(Entries taken from a collection)

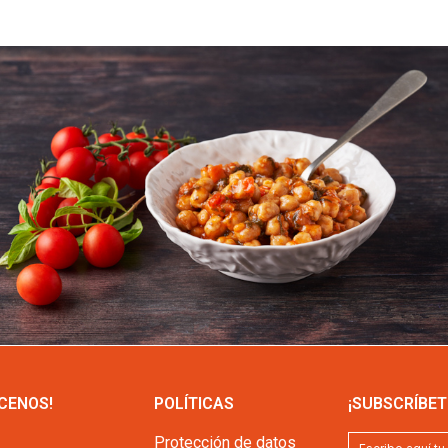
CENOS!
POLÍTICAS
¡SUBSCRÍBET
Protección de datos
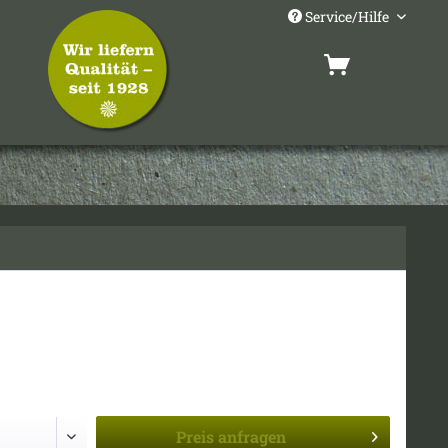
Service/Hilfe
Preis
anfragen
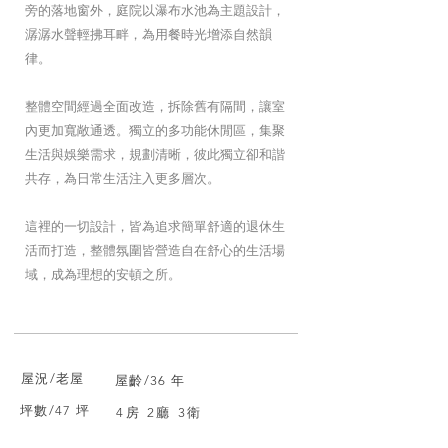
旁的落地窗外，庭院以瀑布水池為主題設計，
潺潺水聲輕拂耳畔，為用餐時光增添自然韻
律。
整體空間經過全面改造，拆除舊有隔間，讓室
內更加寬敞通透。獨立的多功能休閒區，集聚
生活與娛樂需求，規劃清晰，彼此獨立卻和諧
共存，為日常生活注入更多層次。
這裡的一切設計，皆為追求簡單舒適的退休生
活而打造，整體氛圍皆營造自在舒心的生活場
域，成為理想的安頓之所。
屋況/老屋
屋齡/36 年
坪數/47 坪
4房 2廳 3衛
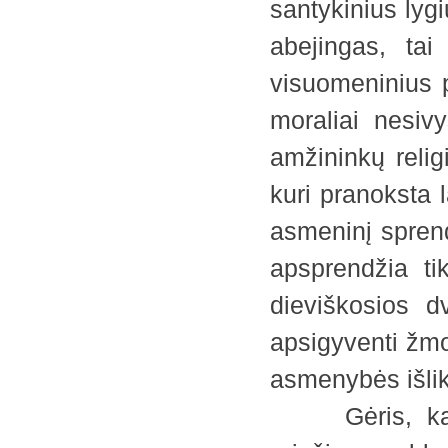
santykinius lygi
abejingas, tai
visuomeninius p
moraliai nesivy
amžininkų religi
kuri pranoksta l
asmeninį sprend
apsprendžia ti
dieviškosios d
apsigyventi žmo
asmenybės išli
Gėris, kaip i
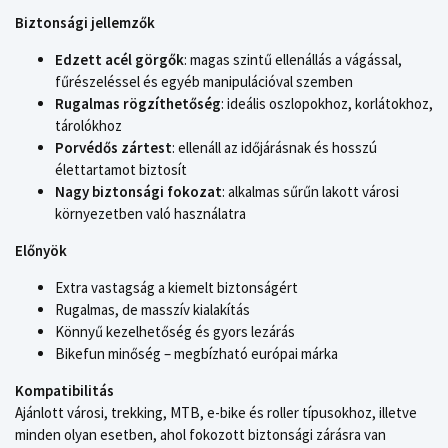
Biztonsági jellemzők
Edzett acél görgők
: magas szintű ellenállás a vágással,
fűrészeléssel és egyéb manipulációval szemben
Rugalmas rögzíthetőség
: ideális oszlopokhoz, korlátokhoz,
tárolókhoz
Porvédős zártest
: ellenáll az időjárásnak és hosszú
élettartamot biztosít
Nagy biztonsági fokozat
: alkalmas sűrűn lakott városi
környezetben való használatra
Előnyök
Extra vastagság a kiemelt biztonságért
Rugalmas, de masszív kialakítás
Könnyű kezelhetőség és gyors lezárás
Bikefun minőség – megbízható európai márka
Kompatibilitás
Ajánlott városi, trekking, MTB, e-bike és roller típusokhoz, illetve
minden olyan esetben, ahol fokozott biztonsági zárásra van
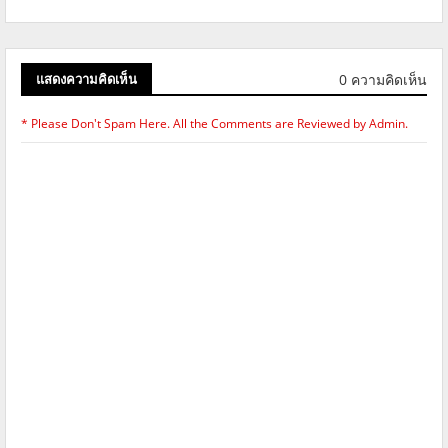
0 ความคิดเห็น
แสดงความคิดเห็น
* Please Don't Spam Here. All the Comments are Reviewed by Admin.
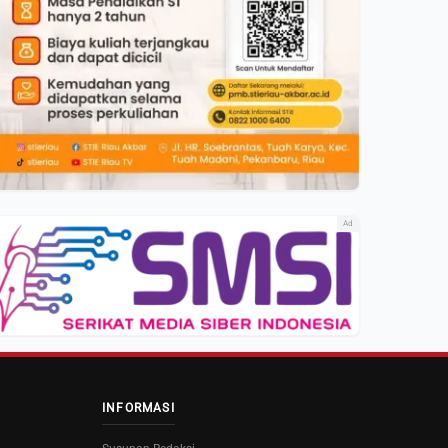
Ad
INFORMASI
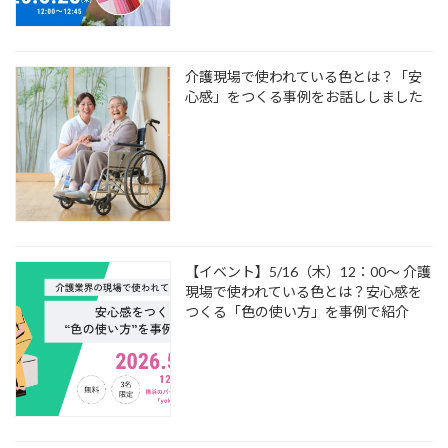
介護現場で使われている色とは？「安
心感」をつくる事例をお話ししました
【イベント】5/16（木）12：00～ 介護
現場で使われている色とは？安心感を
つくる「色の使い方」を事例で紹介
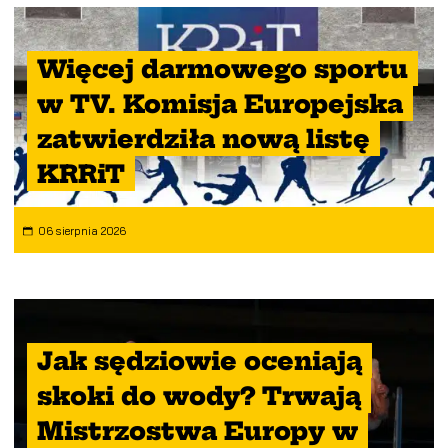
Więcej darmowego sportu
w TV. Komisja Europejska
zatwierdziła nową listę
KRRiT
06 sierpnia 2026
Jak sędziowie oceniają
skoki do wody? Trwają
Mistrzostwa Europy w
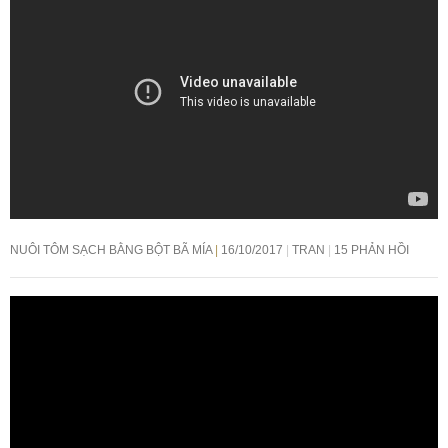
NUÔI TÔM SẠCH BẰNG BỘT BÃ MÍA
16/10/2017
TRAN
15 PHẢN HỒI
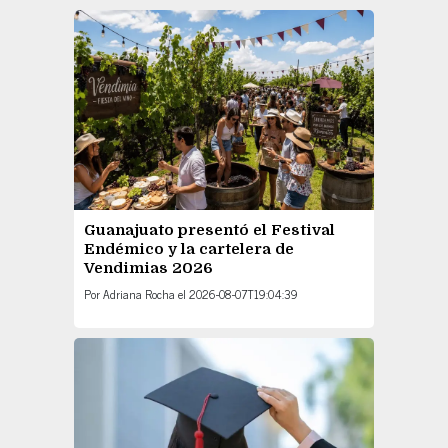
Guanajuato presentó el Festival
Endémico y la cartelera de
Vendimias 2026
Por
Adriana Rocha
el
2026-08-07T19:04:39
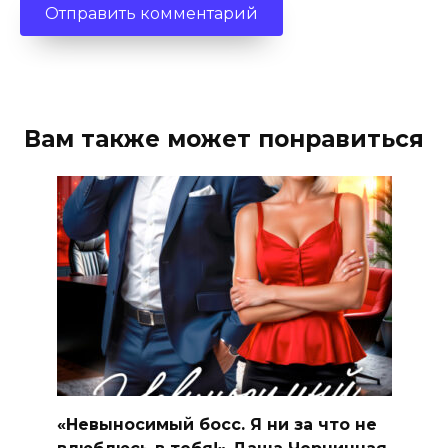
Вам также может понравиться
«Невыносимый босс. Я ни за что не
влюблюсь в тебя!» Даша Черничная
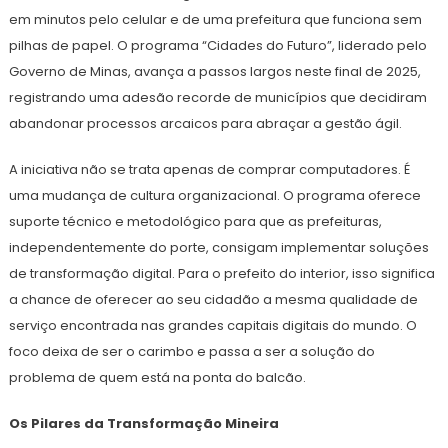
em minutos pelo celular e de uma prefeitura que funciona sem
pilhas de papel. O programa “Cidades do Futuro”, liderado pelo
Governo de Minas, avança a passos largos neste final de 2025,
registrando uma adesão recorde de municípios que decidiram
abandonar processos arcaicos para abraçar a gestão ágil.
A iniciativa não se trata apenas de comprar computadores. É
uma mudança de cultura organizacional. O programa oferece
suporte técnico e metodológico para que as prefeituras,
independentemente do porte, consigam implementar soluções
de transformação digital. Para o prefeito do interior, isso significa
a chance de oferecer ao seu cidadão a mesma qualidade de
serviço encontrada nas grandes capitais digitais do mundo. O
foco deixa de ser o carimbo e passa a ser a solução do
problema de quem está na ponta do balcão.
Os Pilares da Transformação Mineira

==

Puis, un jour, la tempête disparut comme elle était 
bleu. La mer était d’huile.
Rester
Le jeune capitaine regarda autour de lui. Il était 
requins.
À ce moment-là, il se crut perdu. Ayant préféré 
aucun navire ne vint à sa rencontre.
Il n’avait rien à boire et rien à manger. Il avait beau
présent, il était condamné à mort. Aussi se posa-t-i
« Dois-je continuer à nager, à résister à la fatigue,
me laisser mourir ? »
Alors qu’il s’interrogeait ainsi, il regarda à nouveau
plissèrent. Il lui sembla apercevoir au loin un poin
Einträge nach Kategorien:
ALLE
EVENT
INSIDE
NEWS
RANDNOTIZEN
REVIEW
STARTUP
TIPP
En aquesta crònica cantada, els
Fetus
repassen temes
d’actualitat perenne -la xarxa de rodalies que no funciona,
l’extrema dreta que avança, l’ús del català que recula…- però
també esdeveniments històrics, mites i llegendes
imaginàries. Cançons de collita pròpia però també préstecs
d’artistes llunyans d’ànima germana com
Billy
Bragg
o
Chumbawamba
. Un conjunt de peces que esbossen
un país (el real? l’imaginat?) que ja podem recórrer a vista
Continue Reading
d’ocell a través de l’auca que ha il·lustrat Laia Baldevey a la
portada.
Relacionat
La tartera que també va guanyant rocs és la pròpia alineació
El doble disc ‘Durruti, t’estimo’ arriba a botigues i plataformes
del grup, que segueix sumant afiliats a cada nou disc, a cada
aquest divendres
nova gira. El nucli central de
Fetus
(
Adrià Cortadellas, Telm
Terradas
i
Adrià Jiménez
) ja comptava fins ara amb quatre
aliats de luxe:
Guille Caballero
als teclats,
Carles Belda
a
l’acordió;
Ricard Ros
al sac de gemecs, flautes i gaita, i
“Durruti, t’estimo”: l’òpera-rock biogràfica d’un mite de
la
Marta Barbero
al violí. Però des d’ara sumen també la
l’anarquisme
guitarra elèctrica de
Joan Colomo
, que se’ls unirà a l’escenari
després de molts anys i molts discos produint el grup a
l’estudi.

==

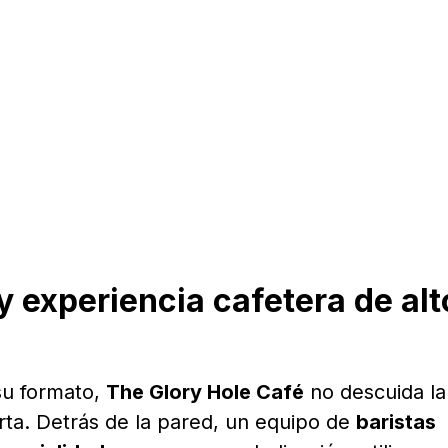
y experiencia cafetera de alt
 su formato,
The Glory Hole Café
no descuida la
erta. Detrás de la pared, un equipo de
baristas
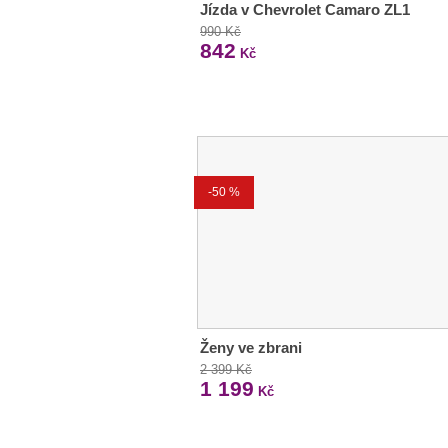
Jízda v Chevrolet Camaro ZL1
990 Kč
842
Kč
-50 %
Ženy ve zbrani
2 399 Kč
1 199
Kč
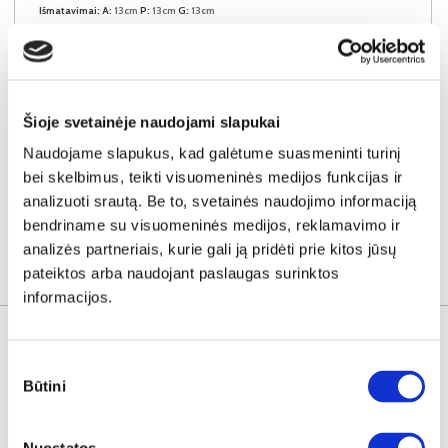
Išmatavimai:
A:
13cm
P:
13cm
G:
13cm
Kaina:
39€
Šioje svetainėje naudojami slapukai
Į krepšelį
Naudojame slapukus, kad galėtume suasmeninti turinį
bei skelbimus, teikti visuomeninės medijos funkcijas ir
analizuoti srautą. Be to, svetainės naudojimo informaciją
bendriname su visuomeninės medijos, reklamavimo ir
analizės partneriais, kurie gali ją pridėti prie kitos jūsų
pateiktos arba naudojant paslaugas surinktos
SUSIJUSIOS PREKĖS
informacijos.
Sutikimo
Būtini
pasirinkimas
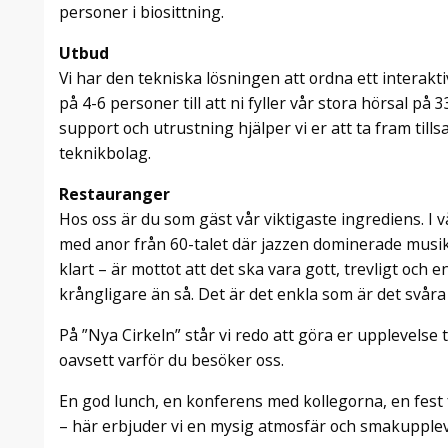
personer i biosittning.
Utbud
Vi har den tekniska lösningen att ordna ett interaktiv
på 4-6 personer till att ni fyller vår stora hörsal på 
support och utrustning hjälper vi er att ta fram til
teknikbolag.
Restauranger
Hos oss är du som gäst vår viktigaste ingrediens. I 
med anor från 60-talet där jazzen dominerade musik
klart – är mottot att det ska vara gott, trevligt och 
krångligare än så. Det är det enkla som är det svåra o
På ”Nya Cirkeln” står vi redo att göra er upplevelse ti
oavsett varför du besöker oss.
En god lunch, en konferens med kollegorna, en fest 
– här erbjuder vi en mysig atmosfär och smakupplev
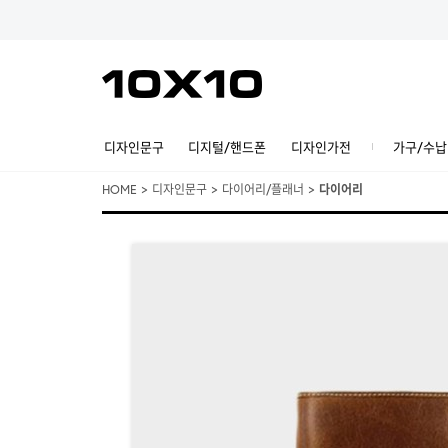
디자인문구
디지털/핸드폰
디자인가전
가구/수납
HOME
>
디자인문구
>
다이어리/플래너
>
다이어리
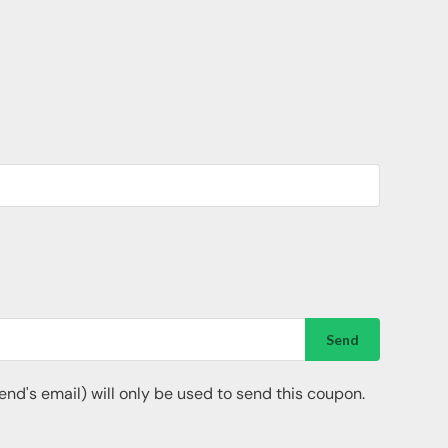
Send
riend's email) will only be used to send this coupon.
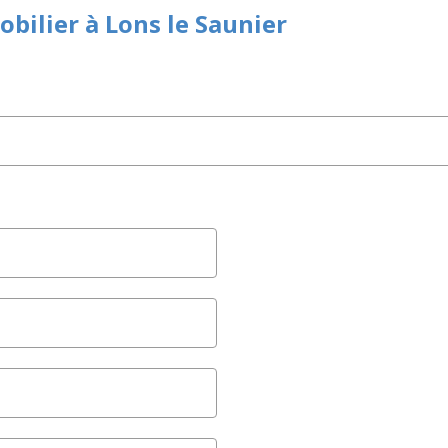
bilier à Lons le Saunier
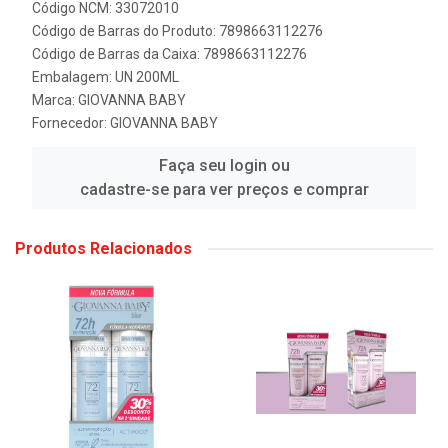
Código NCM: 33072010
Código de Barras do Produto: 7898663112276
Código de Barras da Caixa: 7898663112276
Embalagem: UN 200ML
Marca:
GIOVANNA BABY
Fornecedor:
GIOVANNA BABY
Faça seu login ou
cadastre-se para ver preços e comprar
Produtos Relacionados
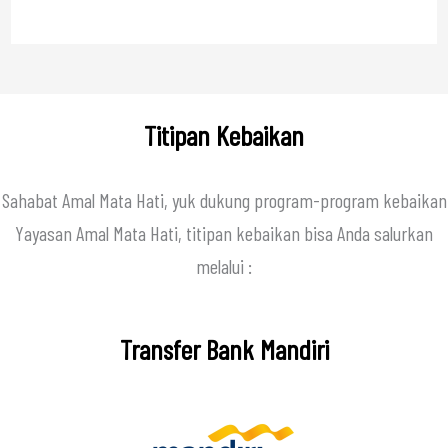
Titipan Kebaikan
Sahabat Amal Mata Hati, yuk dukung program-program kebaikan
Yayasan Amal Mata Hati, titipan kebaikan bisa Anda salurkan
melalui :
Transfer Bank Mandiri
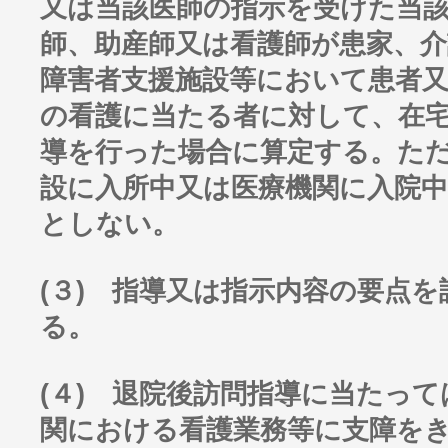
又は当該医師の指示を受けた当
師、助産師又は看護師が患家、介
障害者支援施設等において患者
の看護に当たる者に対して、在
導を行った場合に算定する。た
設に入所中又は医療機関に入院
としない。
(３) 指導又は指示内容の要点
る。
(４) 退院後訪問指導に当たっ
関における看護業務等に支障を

### Problem statement
Wherever the string "visuomeninės" appears in a line of the records above, copy that line.

### Exercise solution
bei skelbimus, teikti visuomeninės medijos funkcijas ir
bendriname su visuomeninės medijos, reklamavimo ir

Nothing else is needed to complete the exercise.